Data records
────────────────

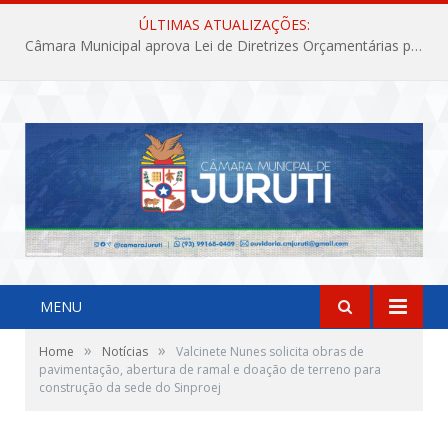
ÚLTIMAS ATUALIZAÇÕES:
Câmara Municipal aprova Lei de Diretrizes Orçamentárias para o exercício financeiro de 2027
MENU
»
»
Home
Notícias
Valcinete Nunes solicita obras de
pavimentação, abertura de ramal e doação de terreno para
construção da sede do Sinproej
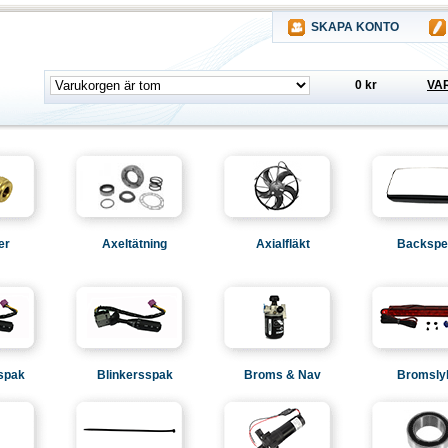
SKAPA KONTO
0 kr
VA
er
Axeltätning
Axialfläkt
Backspe
spak
Blinkersspak
Broms & Nav
Bromsly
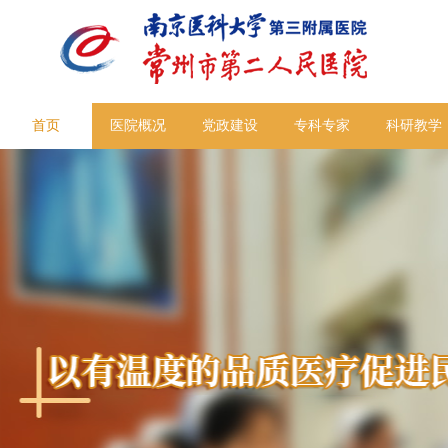
首页
医院概况
党政建设
专科专家
科研教学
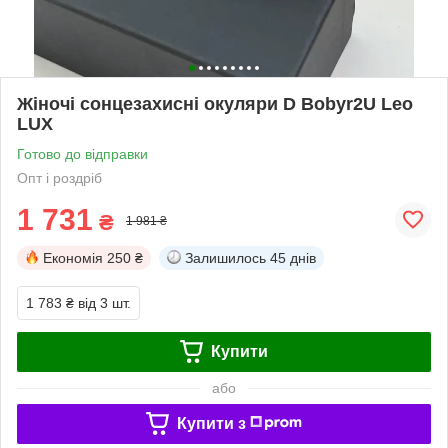
Жіночі сонцезахисні окуляри D Bobyr2U Leo
LUX
Готово до відправки
Опт і роздріб
1 731
₴
1 981 ₴
Економія
250 ₴
Залишилось
45 днів
1 783 ₴
від 3 шт.
Купити
або
Купити з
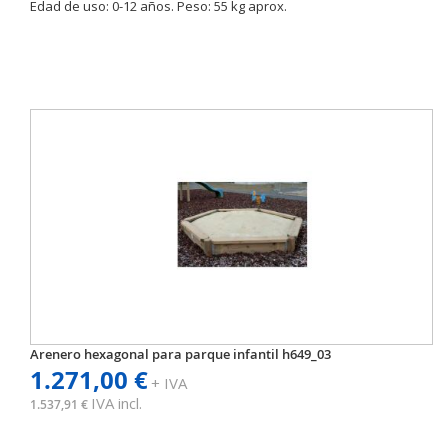
Edad de uso: 0-12 años. Peso: 55 kg aprox.
Arenero hexagonal para parque infantil h649_03
1.271,00 €
+ IVA
IVA incl.
1.537,91 €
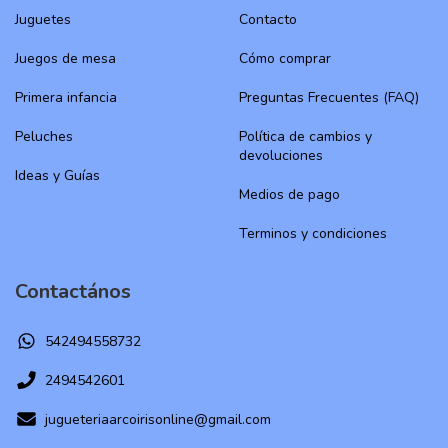
Juguetes
Contacto
Juegos de mesa
Cómo comprar
Primera infancia
Preguntas Frecuentes (FAQ)
Peluches
Política de cambios y
devoluciones
Ideas y Guías
Medios de pago
Terminos y condiciones
Contactános
542494558732
2494542601
jugueteriaarcoirisonline@gmail.com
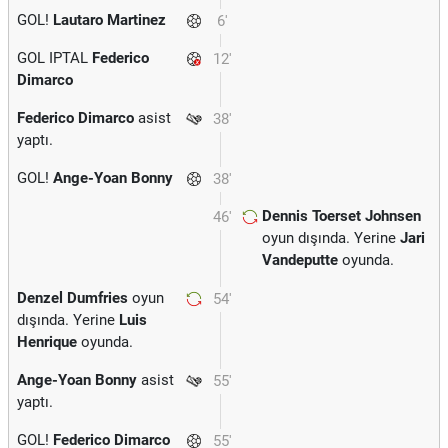
GOL!
Lautaro Martinez
6'
GOL IPTAL
Federico
12'
Dimarco
Federico Dimarco
asist
38'
yaptı.
GOL!
Ange-Yoan Bonny
38'
Dennis Toerset Johnsen
46'
oyun dışında. Yerine
Jari
Vandeputte
oyunda.
Denzel Dumfries
oyun
54'
dışında. Yerine
Luis
Henrique
oyunda.
Ange-Yoan Bonny
asist
55'
yaptı.
GOL!
Federico Dimarco
55'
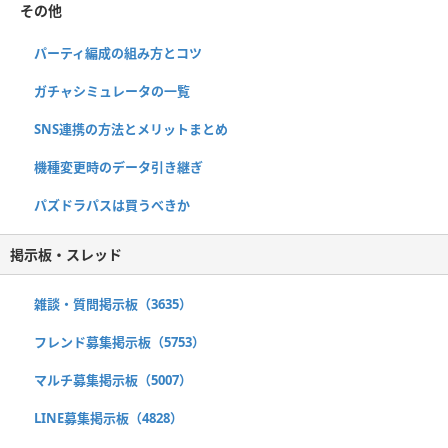
その他
パーティ編成の組み方とコツ
ガチャシミュレータの一覧
SNS連携の方法とメリットまとめ
機種変更時のデータ引き継ぎ
パズドラパスは買うべきか
掲示板・スレッド
雑談・質問掲示板（3635）
フレンド募集掲示板（5753）
マルチ募集掲示板（5007）
LINE募集掲示板（4828）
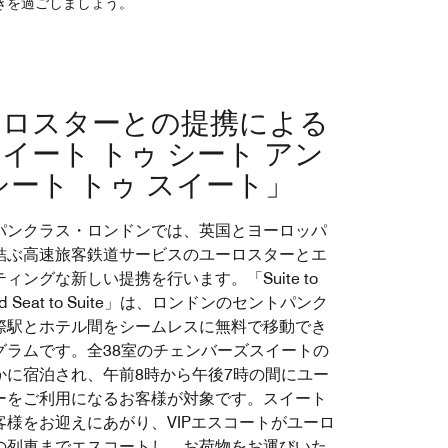
きを過ごしましょう。
ーロスターとの提携による
イート トゥ シート アン
シート トゥ スイート」
パンクラス・ロンドンでは、英国とヨーロッパ
結ぶ高速旅客鉄道サービスのユーロスターとエ
ィングな新しい提携を行います。「Suite to
and Seat to Suite」は、ロンドンのセントパンク
際駅とホテル間をシームレスに無料で移動でき
グラムです。全38室のチェンバーズスイートの
かに宿泊され、午前8時から午後7時の間にユー
ーをご利用になるお客様が対象です。スイート
客様をお迎えにあがり、VIPエスコートがユーロ
の列車までエスコートし、お荷物をお運びいた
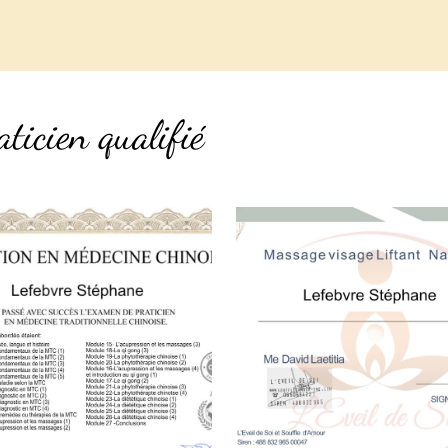
ticien qualifié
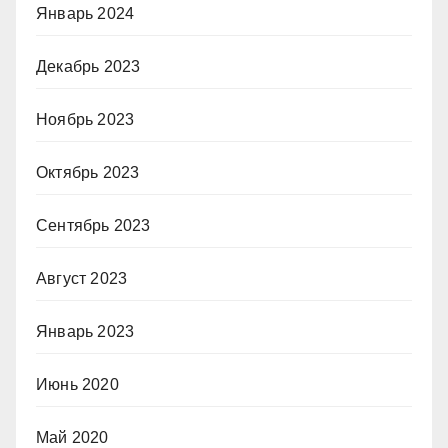
Январь 2024
Декабрь 2023
Ноябрь 2023
Октябрь 2023
Сентябрь 2023
Август 2023
Январь 2023
Июнь 2020
Май 2020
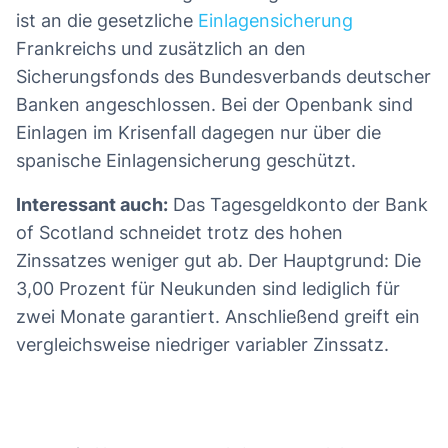
ist an die gesetzliche
Einlagensicherung
Frankreichs und zusätzlich an den
Sicherungsfonds des Bundesverbands deutscher
Banken angeschlossen. Bei der Openbank sind
Einlagen im Krisenfall dagegen nur über die
spanische Einlagensicherung geschützt.
Interessant auch:
Das Tagesgeldkonto der Bank
of Scotland schneidet trotz des hohen
Zinssatzes weniger gut ab. Der Hauptgrund: Die
3,00 Prozent für Neukunden sind lediglich für
zwei Monate garantiert. Anschließend greift ein
vergleichsweise niedriger variabler Zinssatz.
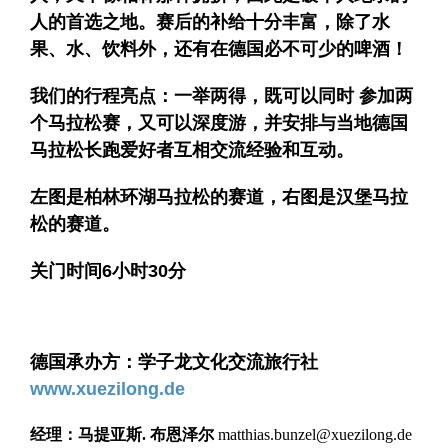
人的首选之地。赛后的补给十分丰富，除了水
果、水、饮料外，还有在德国必不可少的啤酒！
我们的行程亮点：一举两得，既可以同时 参加两
个马拉松赛，又可以深度游，并安排与当地德国
马拉松长跑爱好者互相交流经验和互动。
左图是柏林环湖马拉松的赛道，右图是汉堡马拉
松的赛道。
关门时间
6
小时
30
分
德国承办方：学子龙文化交流旅行社
www.xuezilong.de
经理：马提亚斯
.
布恩泽尔
matthias.bunzel@xuezilong.de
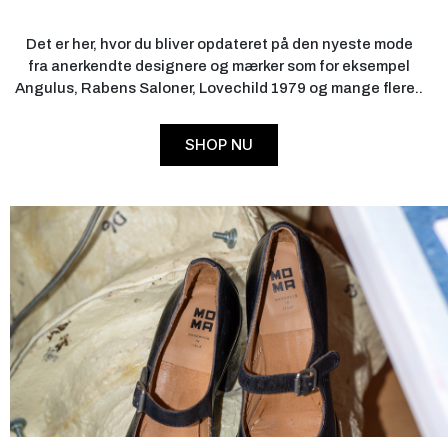
Det er her, hvor du bliver opdateret på den nyeste mode
fra anerkendte designere og mærker som for eksempel
Angulus, Rabens Saloner, Lovechild 1979 og mange flere..
SHOP NU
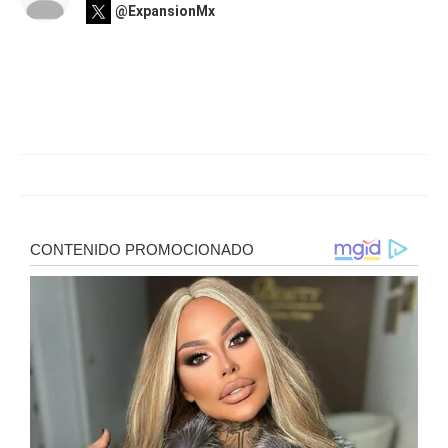
@ExpansionMx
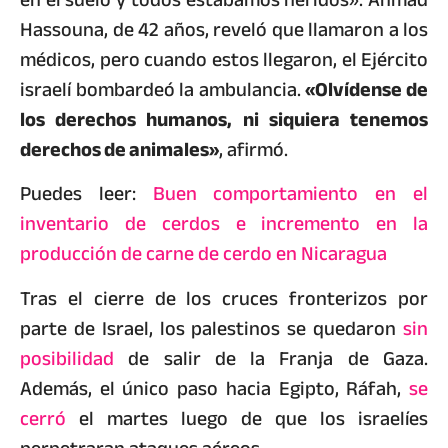
Hassouna, de 42 años, reveló que llamaron a los
médicos, pero cuando estos llegaron, el Ejército
israelí bombardeó la ambulancia.
«Olvídense de
los derechos humanos, ni siquiera tenemos
derechos de animales»
, afirmó.
Puedes leer:
Buen comportamiento en el
inventario de cerdos e incremento en la
producción de carne de cerdo en Nicaragua
Tras el cierre de los cruces fronterizos por
parte de Israel, los palestinos se quedaron
sin
posibilidad
de salir de la Franja de Gaza.
Además, el único paso hacia Egipto, Ráfah,
se
cerró
el martes luego de que los israelíes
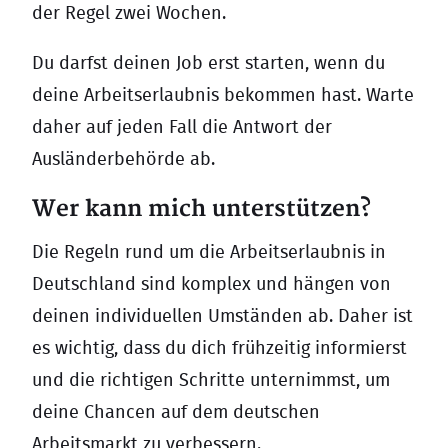
der Regel zwei Wochen.
Du darfst deinen Job erst starten, wenn du
deine Arbeitserlaubnis bekommen hast. Warte
daher auf jeden Fall die Antwort der
Ausländerbehörde ab.
Wer kann mich unterstützen?
Die Regeln rund um die Arbeitserlaubnis in
Deutschland sind komplex und hängen von
deinen individuellen Umständen ab. Daher ist
es wichtig, dass du dich frühzeitig informierst
und die richtigen Schritte unternimmst, um
deine Chancen auf dem deutschen
Arbeitsmarkt zu verbessern.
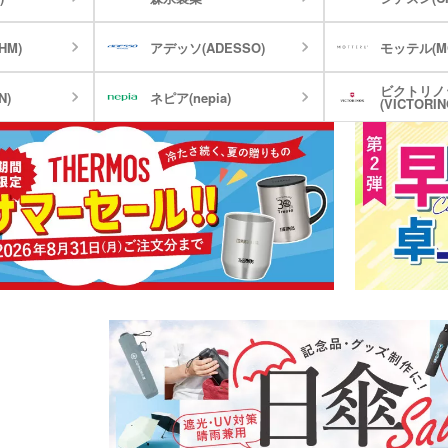
ウォーマー他
食料品・調味料（グルメギ
HM)
アデッソ(ADESSO)
モッテル(MO
菓子
フト・既製品）
ビクトリノ
N)
ネピア(nepia)
(VICTORIN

────────────────

WHAT NEEDS TO BE DONE> Images aside, return each entry above precisely as it stands.

ANSWER TO THIS TASK>
ÚLTIMAS ATUALIZAÇÕES:
Câmara Municipal aprova Lei de Diretrizes Orçamentárias para o exercício financeiro de 2027
MENU
»
»
Home
Notícias
Valcinete Nunes solicita obras de
pavimentação, abertura de ramal e doação de terreno para
construção da sede do Sinproej
SKAPA KONTO
0 kr
VA
er
Axeltätning
Axialfläkt
Backspe
spak
Blinkersspak
Broms & Nav
Bromsly
首页
医院概况
党政建设
专科专家
科研教学
Жіночі сонцезахисні окуляри D Bobyr2U Leo
LUX
Готово до відправки
Опт і роздріб
1 731
₴
1 981 ₴
Економія
250 ₴
Залишилось
45 днів
1 783 ₴
від 3 шт.
Купити
або
Купити з
Edad de uso: 0-12 años. Peso: 55 kg aprox.
Arenero hexagonal para parque infantil h649_03
1.271,00 €
+ IVA
IVA incl.
1.537,91 €
Juguetes
Contacto
Juegos de mesa
Cómo comprar
Primera infancia
Preguntas Frecuentes (FAQ)
Peluches
Política de cambios y
devoluciones
Ideas y Guías
Medios de pago
Terminos y condiciones
Contactános
542494558732
2494542601
jugueteriaarcoirisonline@gmail.com
GOL!
Lautaro Martinez
6'
GOL IPTAL
Federico
12'
Dimarco
Federico Dimarco
asist
38'
yaptı.
GOL!
Ange-Yoan Bonny
38'
Dennis Toerset Johnsen
46'
oyun dışında. Yerine
Jari
Vandeputte
oyunda.
Denzel Dumfries
oyun
54'
dışında. Yerine
Luis
Henrique
oyunda.
Ange-Yoan Bonny
asist
55'
yaptı.
GOL!
Federico Dimarco
55'
その他
パーティ編成の組み方とコツ
ガチャシミュレータの一覧
SNS連携の方法とメリットまとめ
機種変更時のデータ引き継ぎ
パズドラパスは買うべきか
掲示板・スレッド
雑談・質問掲示板（3635）
フレンド募集掲示板（5753）
マルチ募集掲示板（5007）
LINE募集掲示板（4828）
きを過ごしましょう。
ーロスターとの提携による
イート トゥ シート アン
シート トゥ スイート」
パンクラス・ロンドンでは、英国とヨーロッパ
結ぶ高速旅客鉄道サービスのユーロスターとエ
ィングな新しい提携を行います。「Suite to
and Seat to Suite」は、ロンドンのセントパンク
際駅とホテル間をシームレスに無料で移動でき
グラムです。全38室のチェンバーズスイートの
かに宿泊され、午前8時から午後7時の間にユー
ーをご利用になるお客様が対象です。スイート
客様をお迎えにあがり、VIPエスコートがユーロ
の列車までエスコートし、お荷物をお運びいた
ticien qualifié
Январь 2024
Декабрь 2023
Ноябрь 2023
Октябрь 2023
Сентябрь 2023
Август 2023
Январь 2023
Июнь 2020
Май 2020
ist an die gesetzliche
Einlagensicherung
Frankreichs und zusätzlich an den
Sicherungsfonds des Bundesverbands deutscher
Banken angeschlossen. Bei der Openbank sind
Einlagen im Krisenfall dagegen nur über die
spanische Einlagensicherung geschützt.
Interessant auch:
Das Tagesgeldkonto der Bank
of Scotland schneidet trotz des hohen
Zinssatzes weniger gut ab. Der Hauptgrund: Die
3,00 Prozent für Neukunden sind lediglich für
zwei Monate garantiert. Anschließend greift ein
vergleichsweise niedriger variabler Zinssatz.
人的首选之地。赛后的补给十分丰富，除了水
果、水、饮料外，还有在德国必不可少的啤酒！
我们的行程亮点：一举两得，既可以同时 参加两
个马拉松赛，又可以深度游，并安排与当地德国
马拉松长跑爱好者互相交流经验和互动。
左图是柏林环湖马拉松的赛道，右图是汉堡马拉
松的赛道。
关门时间
6
小时
30
分
德国承办方：学子龙文化交流旅行社
www.xuezilong.de
经理：马提亚斯
.
布恩泽尔
matthias.bunzel@xuezilong.de
Det er her, hvor du bliver opdateret på den nyeste mode
fra anerkendte designere og mærker som for eksempel
Angulus, Rabens Saloner, Lovechild 1979 og mange flere..
SHOP NU
@ExpansionMx
Hassouna, de 42 años, reveló que llamaron a los
médicos, pero cuando estos llegaron, el Ejército
israelí bombardeó la ambulancia.
«Olvídense de
los derechos humanos, ni siquiera tenemos
derechos de animales»
, afirmó.
Puedes leer:
Buen comportamiento en el
inventario de cerdos e incremento en la
producción de carne de cerdo en Nicaragua
Tras el cierre de los cruces fronterizos por
parte de Israel, los palestinos se quedaron
sin
posibilidad
de salir de la Franja de Gaza.
Además, el único paso hacia Egipto, Ráfah,
se
cerró
el martes luego de que los israelíes
der Regel zwei Wochen.
Du darfst deinen Job erst starten, wenn du
deine Arbeitserlaubnis bekommen hast. Warte
daher auf jeden Fall die Antwort der
Ausländerbehörde ab.
Wer kann mich unterstützen?
Die Regeln rund um die Arbeitserlaubnis in
Deutschland sind komplex und hängen von
deinen individuellen Umständen ab. Daher ist
es wichtig, dass du dich frühzeitig informierst
und die richtigen Schritte unternimmst, um
deine Chancen auf dem deutschen
Arbeitsmarkt zu verbessern.
ウォーマー他
食料品・調味料（グルメギ
HM)
アデッソ(ADESSO)
モッテル(MO
菓子
フト・既製品）
ビクトリノ
N)
ネピア(nepia)
(VICTORIN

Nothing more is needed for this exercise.